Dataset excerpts
- Opening Delimiter -

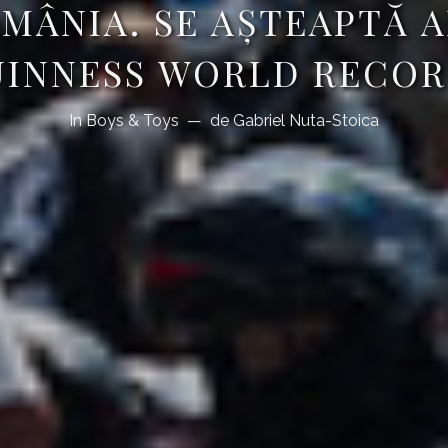
OMÂNIA. SE AȘTEAPTĂ 
UINNESS WORLD RECOR
In
Boys & Toys
de
Gabriel Nuta-Stoica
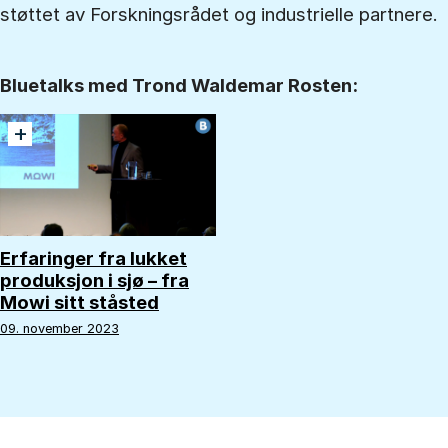
støttet av Forskningsrådet og industrielle partnere.
Bluetalks med Trond Waldemar Rosten:
+
Erfaringer fra lukket
produksjon i sjø – fra
Mowi sitt ståsted
09. november 2023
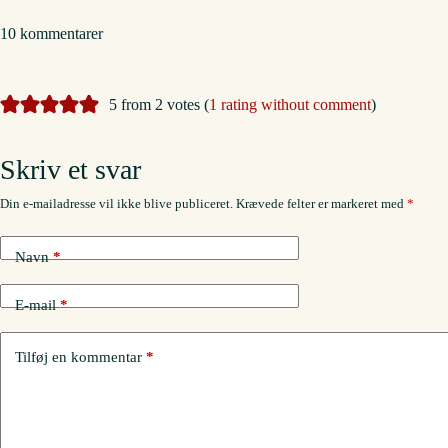
10 kommentarer
5 from 2 votes (
1 rating without comment
)
Skriv et svar
Din e-mailadresse vil ikke blive publiceret.
Krævede felter er markeret med
*
Navn
*
E-mail
*
Tilføj en kommentar
*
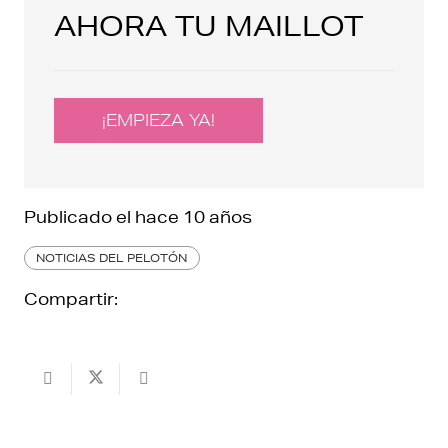
AHORA TU MAILLOT
¡EMPIEZA YA!
Publicado el
hace 10 años
NOTICIAS DEL PELOTÓN
Compartir:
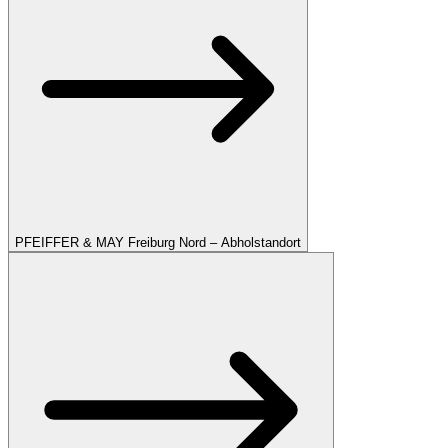
PFEIFFER & MAY Freiburg Nord – Abholstandort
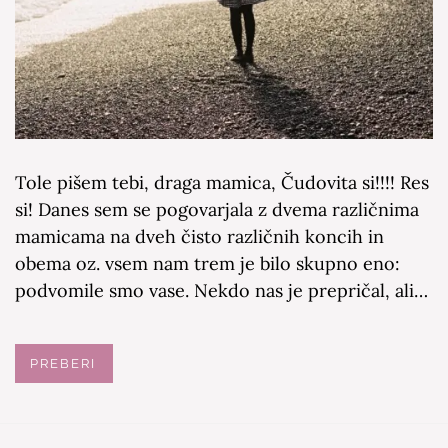
Tole pišem tebi, draga mamica, Čudovita si!!!! Res
si! Danes sem se pogovarjala z dvema različnima
mamicama na dveh čisto različnih koncih in
obema oz. vsem nam trem je bilo skupno eno:
podvomile smo vase. Nekdo nas je prepričal, ali…
PREBERI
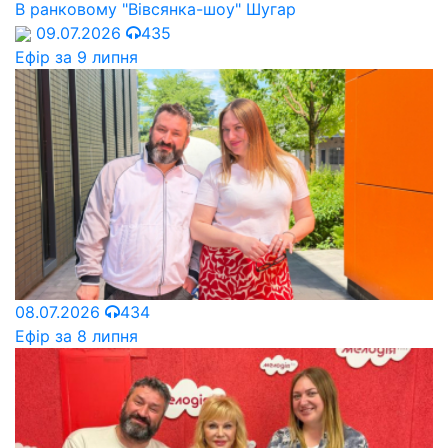
В ранковому "Вівсянка-шоу" Шугар
09.07.2026
435
Ефір за 9 липня
08.07.2026
434
Ефір за 8 липня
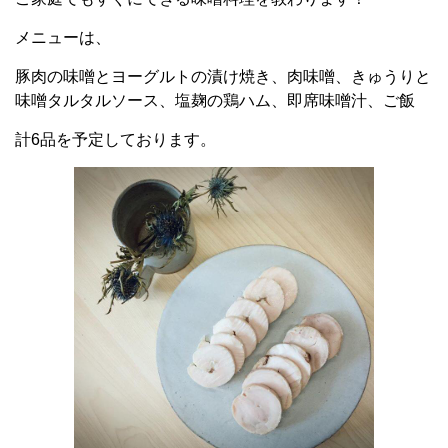
メニューは、
豚肉の味噌とヨーグルトの漬け焼き、肉味噌、きゅうりと
味噌タルタルソース、塩麹の鶏ハム、即席味噌汁、ご飯
計6品を予定しております。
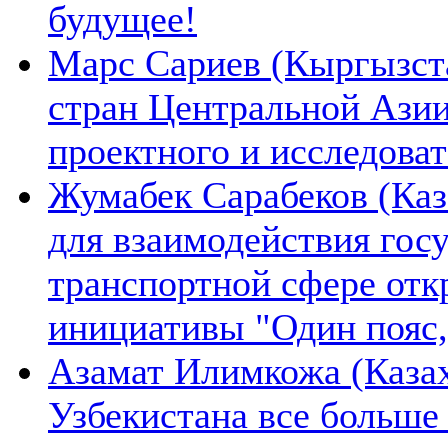
будущее!
Марс Сариев (Кыргызста
стран Центральной Ази
проектного и исследова
Жумабек Сарабеков (Каз
для взаимодействия гос
транспортной сфере отк
инициативы "Один пояс,
Азамат Илимкожа (Казах
Узбекистана все больше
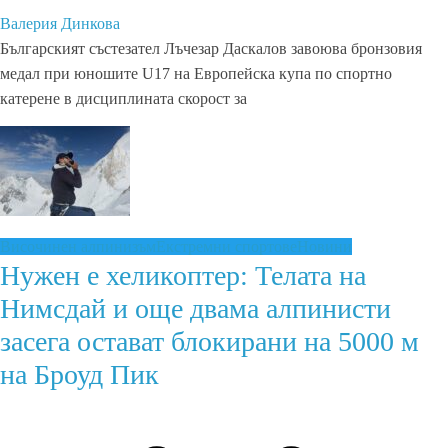
Валерия Динкова
Българският състезател Лъчезар Даскалов завоюва бронзовия
медал при юношите U17 на Европейска купа по спортно
катерене в дисциплината скорост за
Височинен алпинизъм
Екстремни спортове
Новини
Нужен е хеликоптер: Телата на
Нимсдай и още двама алпинисти
засега остават блокирани на 5000 м
на Броуд Пик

- Closing Delimiter -

Both the line containing "podvomile smo vase." and the line containing "Марс Сариев (Кыргызста" above belong in the output, as do the lines between them. Print them exactly, without pictures.

podvomile smo vase. Nekdo nas je prepričal, ali…
PREBERI
В ранковому "Вівсянка-шоу" Шугар
09.07.2026
435
Ефір за 9 липня
08.07.2026
434
Ефір за 8 липня
メニューは、
豚肉の味噌とヨーグルトの漬け焼き、肉味噌、きゅうりと
味噌タルタルソース、塩麹の鶏ハム、即席味噌汁、ご飯
計6品を予定しております。
будущее!
Марс Сариев (Кыргызста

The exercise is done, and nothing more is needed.